The extraction device 402 may also extract one or more supplemental features associated with a supplemental facial image of the user using a trained supplemental Convolutional Neural Network (CNN). The supplemental facial image of the user is taken while projecting non-white light onto the user's face. The score generation device 404 may generate a confidence score based on the extracted supplemental features. The authentication device 406 authenticates the user if: (i) the similarity score indicates a difference between the extracted first feature and the extracted second feature, or (ii) the confidence score is greater than a predetermined confidence threshold.
The system 400 may also include an image sensor 408 to capture a first face image (containing a first pupil image) of the user and apply an eye detection method to the first face image of the user to generate a first eye detection box. An area of the first face image of the user within the first eye detection frame corresponds to the first pupil image. The image sensor 408 also captures a second face image (including a second eye pupil image) of the user, and applies the eye detection method to the second face image of the user to generate a second eye detection frame. The region of the second face image of the user within the second eye detection frame corresponds to the second eye pupil image.
The CNN may be trained using a large data set of eye pupil images that include an eye pupil upon which white light is projected. The supplemental CNN may be trained using a large data set comprising live face images captured by projecting non-white light and spoofed face images. Both CNN and supplementary CNN may employ a resnet18 network architecture.

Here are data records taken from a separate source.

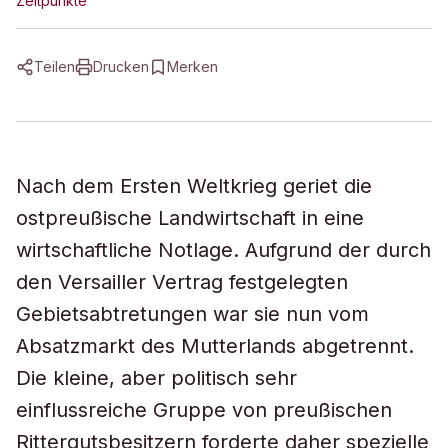
Zeitpunkte
Teilen
Drucken
Merken
Nach dem Ersten Weltkrieg geriet die
ostpreußische Landwirtschaft in eine
wirtschaftliche Notlage. Aufgrund der durch
den Versailler Vertrag festgelegten
Gebietsabtretungen war sie nun vom
Absatzmarkt des Mutterlands abgetrennt.
Die kleine, aber politisch sehr
einflussreiche Gruppe von preußischen
Rittergutsbesitzern forderte daher spezielle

Multiple supplemental facial images of the user may be taken while multiple non-white lights are sequentially projected onto the user's face. The extraction device 402 may use the trained supplemental CNN to extract a plurality of supplemental features associated with a plurality of supplemental facial images of the user, and the score generation device may generate a confidence score based on the plurality of extracted supplemental features.

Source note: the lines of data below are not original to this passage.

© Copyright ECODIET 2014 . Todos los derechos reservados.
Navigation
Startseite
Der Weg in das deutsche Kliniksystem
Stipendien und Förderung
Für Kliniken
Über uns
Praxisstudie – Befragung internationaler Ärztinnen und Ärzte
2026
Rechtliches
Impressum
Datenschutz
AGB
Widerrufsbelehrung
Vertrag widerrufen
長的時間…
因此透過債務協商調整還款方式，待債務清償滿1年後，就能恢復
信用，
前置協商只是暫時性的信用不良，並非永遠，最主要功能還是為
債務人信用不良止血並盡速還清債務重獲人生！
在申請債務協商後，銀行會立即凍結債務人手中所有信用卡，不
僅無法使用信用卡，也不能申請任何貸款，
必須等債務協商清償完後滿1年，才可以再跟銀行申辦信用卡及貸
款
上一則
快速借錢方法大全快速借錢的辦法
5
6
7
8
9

A similarity score greater than a predetermined similarity threshold indicates a difference between the extracted first feature and the extracted second feature. The similarity threshold and the confidence threshold are determined separately based on the validation dataset.
The term "configured" is used herein in connection with systems, devices, and computer program components. For a system of one or more computers configured to perform a particular operation or action, it is meant that the system has installed thereon software, firmware, hardware, or a combination thereof that in operation causes the system to perform the operation or action. For one or more computer programs configured to perform specific operations or actions, it is meant that the one or more programs include instructions, which when executed by a data processing apparatus, cause the apparatus to perform the operations or actions. By dedicated logic circuitry configured to perform a particular operation or action is meant that the circuitry has electronic logic to perform the operation or action.
It will be appreciated by persons skilled in the art that numerous variations and/or modifications may be made to the invention as shown in the specific embodiments herein without departing from the spirit or scope of the invention as broadly described. The described embodiments are, therefore, to be considered in all respects as illustrative and not restrictive.